As COVID-19 continues to spread throughout the country, there is a chance one of your employees could be diagnosed. As a business owner, it’s important to understand the correct protocols to take in order to ensure the health and safety of your staff and customers. We suggest following the Centers for Disease Control and Prevention (CDC) guidelines and putting an action and communications plan in place. Your restaurant’s plan can include:
Communicate directly with your staff
It is vital to show your support and concern for all of your staff’s safety and health during this unpredictable time. Whether it’s mandated by your local government, or just the right thing to do, we encourage you and your teams to adopt a series of cleaning and safety measures to keep your staff and guests as safe as possible.
If one of your employees is diagnosed with coronavirus, we encourage you to make sure they’re taking the right steps to quarantine until a negative diagnosis is reached. It’s also pertinent to confirm that the infected employee has access to necessary healthcare. Also, communicate to your entire staff who came into contact with the employee so they can monitor their health and quarantine if they don’t feel comfortable coming back to work.
Deciding to close your doors
The decision to close down or to remain open is in the hands of the restaurant owner/manager. As of now, there are no government-mandated actions that force restaurants to close if an employee is diagnosed with COVID-19.

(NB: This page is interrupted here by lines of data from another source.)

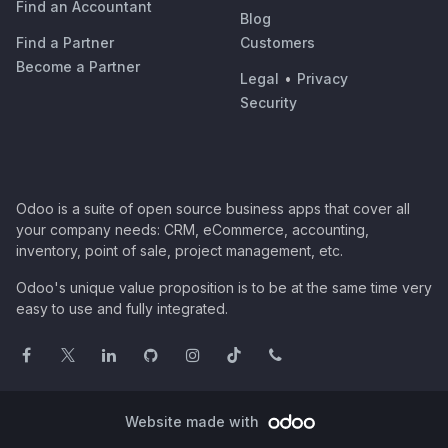
Find an Accountant
Blog
Find a Partner
Customers
Become a Partner
Legal
•
Privacy
Security
Odoo is a suite of open source business apps that cover all
your company needs: CRM, eCommerce, accounting,
inventory, point of sale, project management, etc.
Odoo's unique value proposition is to be at the same time very
easy to use and fully integrated.
Website made with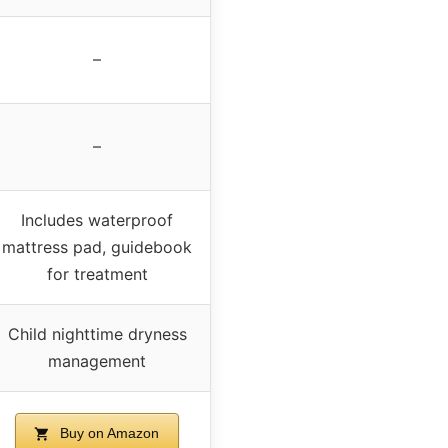
–
–
Includes waterproof
mattress pad, guidebook
for treatment
Child nighttime dryness
management
Buy on Amazon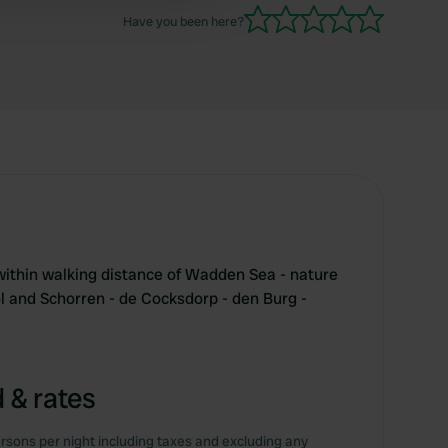
Have you been here?
ithin walking distance of Wadden Sea - nature
ol and Schorren - de Cocksdorp - den Burg -
 & rates
rsons per night including taxes and excluding any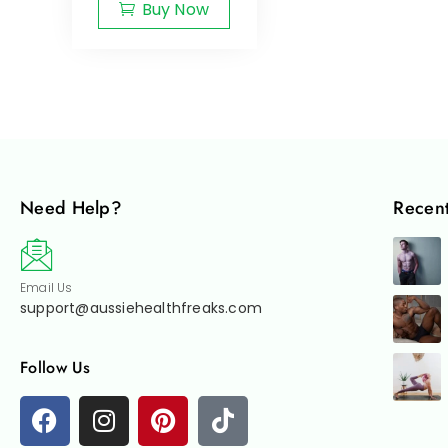
Buy Now
Need Help?
Recent
Email Us
support@aussiehealthfreaks.com
Follow Us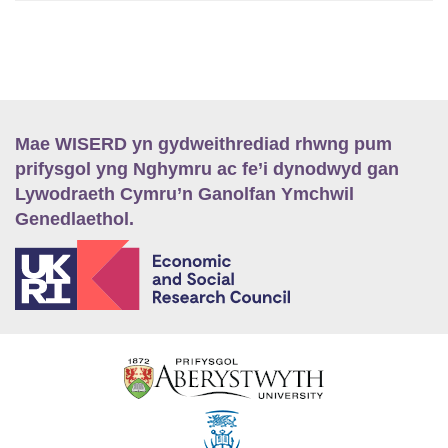
Mae WISERD yn gydweithrediad rhwng pum
prifysgol yng Nghymru ac fe’i dynodwyd gan
Lywodraeth Cymru’n Ganolfan Ymchwil
Genedlaethol.
E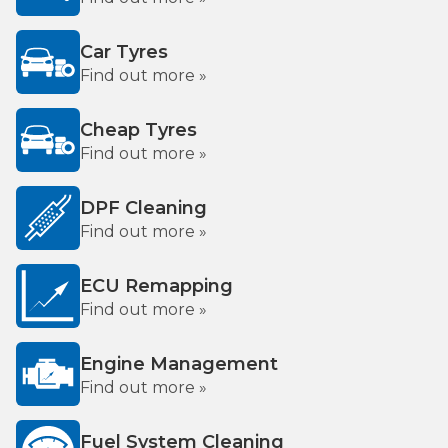
Car Tyres
Find out more »
Cheap Tyres
Find out more »
DPF Cleaning
Find out more »
ECU Remapping
Find out more »
Engine Management
Find out more »
Fuel System Cleaning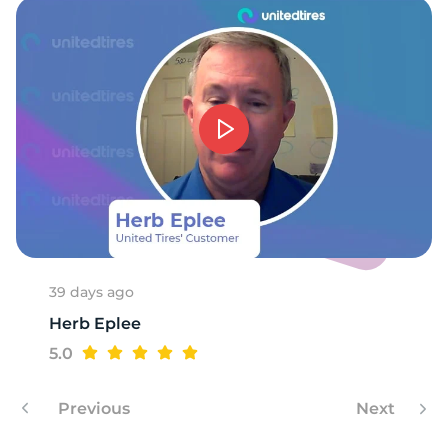
39 days ago
Herb Eplee
5.0
Previous
Next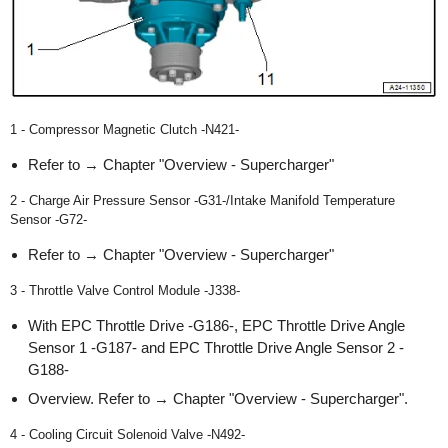
1 - Compressor Magnetic Clutch -N421-
Refer to → Chapter "Overview - Supercharger"
2 - Charge Air Pressure Sensor -G31-/Intake Manifold Temperature
Sensor -G72-
Refer to → Chapter "Overview - Supercharger"
3 - Throttle Valve Control Module -J338-
With EPC Throttle Drive -G186-, EPC Throttle Drive Angle
Sensor 1 -G187- and EPC Throttle Drive Angle Sensor 2 -
G188-
Overview. Refer to → Chapter "Overview - Supercharger".
4 - Cooling Circuit Solenoid Valve -N492-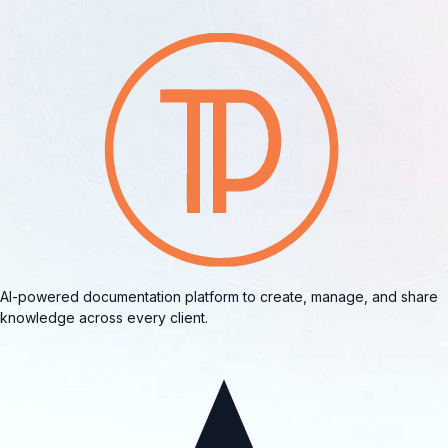
AI-powered documentation platform to create, manage, and share
knowledge across every client.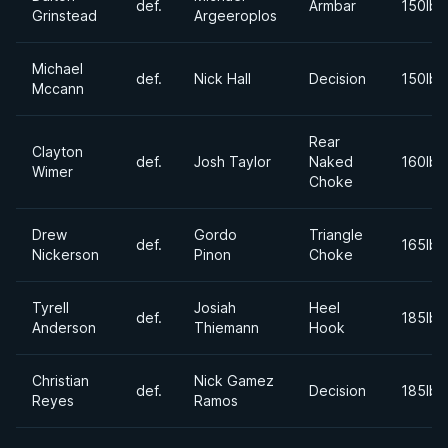
def.
Armbar
150lbs
Grinstead
Argeeroplos
Michael
def.
Nick Hall
Decision
150lbs
Mccann
Rear
Clayton
def.
Josh Taylor
Naked
160lbs
Wimer
Choke
Drew
Gordo
Triangle
def.
165lbs
Nickerson
Pinon
Choke
Tyrell
Josiah
Heel
def.
185lbs
Anderson
Thiemann
Hook
Christian
Nick Gamez
def.
Decision
185lbs
Reyes
Ramos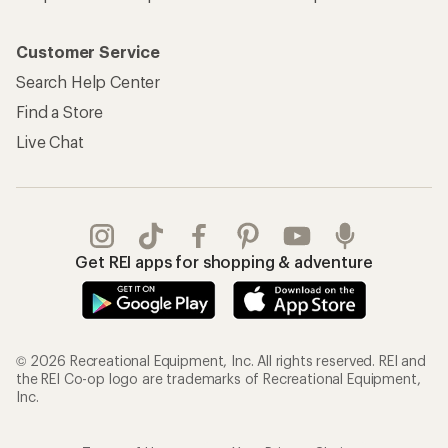
Customer Service
Search Help Center
Find a Store
Live Chat
Get REI apps for shopping & adventure
© 2026 Recreational Equipment, Inc. All rights reserved. REI and
the REI Co-op logo are trademarks of Recreational Equipment,
Inc.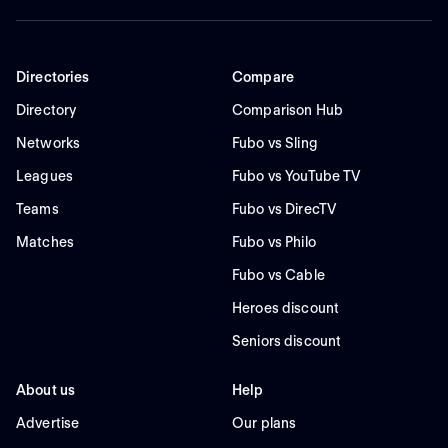
Directories
Compare
Directory
Comparison Hub
Networks
Fubo vs Sling
Leagues
Fubo vs YouTube TV
Teams
Fubo vs DirecTV
Matches
Fubo vs Philo
Fubo vs Cable
Heroes discount
Seniors discount
About us
Help
Advertise
Our plans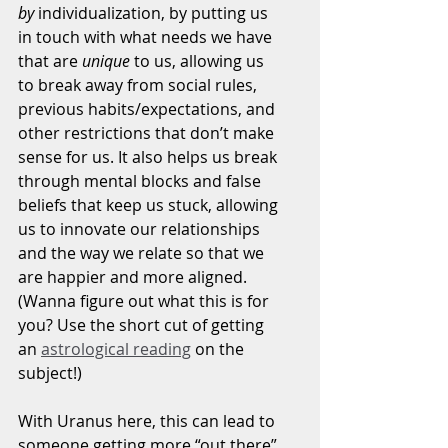
by
 individualization, by putting us 
in touch with what needs we have 
that are 
unique 
to us, allowing us 
to break away from social rules, 
previous habits/expectations, and 
other restrictions that don’t make 
sense for us. It also helps us break 
through mental blocks and false 
beliefs that keep us stuck, allowing 
us to innovate our relationships 
and the way we relate so that we 
are happier and more aligned. 
(Wanna figure out what this is for 
you? Use the short cut of getting 
an 
astrological reading
 on the 
subject!)
With Uranus here, this can lead to 
someone getting more “out there” 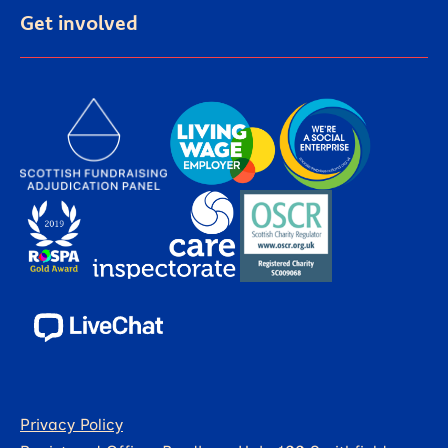
Get involved
Privacy Policy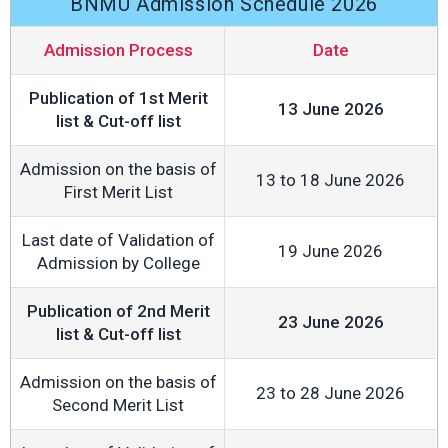
BNMU Admission Schedule 2026
Admission Process
Date
Publication of 1st Merit
13 June 2026
list & Cut-off list
Admission on the basis of
13 to 18 June 2026
First Merit List
Last date of Validation of
19 June 2026
Admission by College
Publication of 2nd Merit
23 June 2026
list & Cut-off list
Admission on the basis of
23 to 28 June 2026
Second Merit List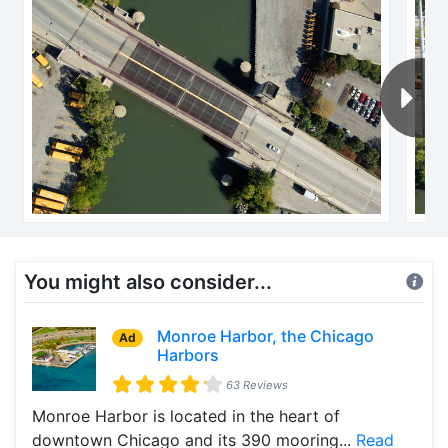
You might also consider...
Monroe Harbor, the Chicago
Ad
Harbors
63 Reviews
Monroe Harbor is located in the heart of
downtown Chicago and its 390 mooring...
Read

If you choose to close down your restaurant for a period of time, we suggest using that time to do a deep cleaning and increase your safety measures and protocols. Make sure all employees understand the steps you are taking to ensure top safety and health standards upon reopening.
If you choose to stay open, we suggest taking each employee’s temperature at the start of their shift and to not allow any employee in the restaurant with a fever or any sickness symptoms. Look to supplement your staff who are sick with new hires or those you may have put on furlough.
Communicate with customers
As always, it’s a good idea to keep an open line of communication and transparency with your customers. Assure your patrons that you’re taking all the necessary precautions to create a safe restaurant environment. Reiterate on your website, emails, and social media pages that this issue was uncovered because you are regularly and diligently monitoring your staff. If you do decide to close your doors for a certain period of time, upon reopening, use your social media channels, email lists, and website to communicate when you will be open. It’s also a smart idea to list out what specific safety measures you have in place (temperature checks, social distancing, employee testing, etc.) to ease customers’ trepidation for when you open your doors. Also, you can update all of your restaurant’s delivery, takeout, and marketing collateral/platforms too.
Enforce new safety procedures
During the coronavirus era it’s crucial to determine new ways to protect the safety and health of all the people who enter your restaurant’s doors. Examples of new restaurant protocols can include:
- Taking all employees’ temperatures when they arrive for their shift and again before the restaurant opens for service, logging the results daily.
- Requiring employees to wear a protective shield or face mask at all times when they are at your establishment.
- Allowing anyone who is feeling ill to stay home, no exceptions.
- If employees are sick with symptoms of COVID-19 or a fever, they must self-quarantine for 14 days or provide a negative test result before returning to work.
- Constant coaching on handwashing and sanitizing.
- Providing disposable single-use menus at each table.
- Showcasing welcome signs that reference table cleanliness and safety precautions.
- Placing personal sanitizers on each table and at each service station.
- Clearly display social distancing markers on floor.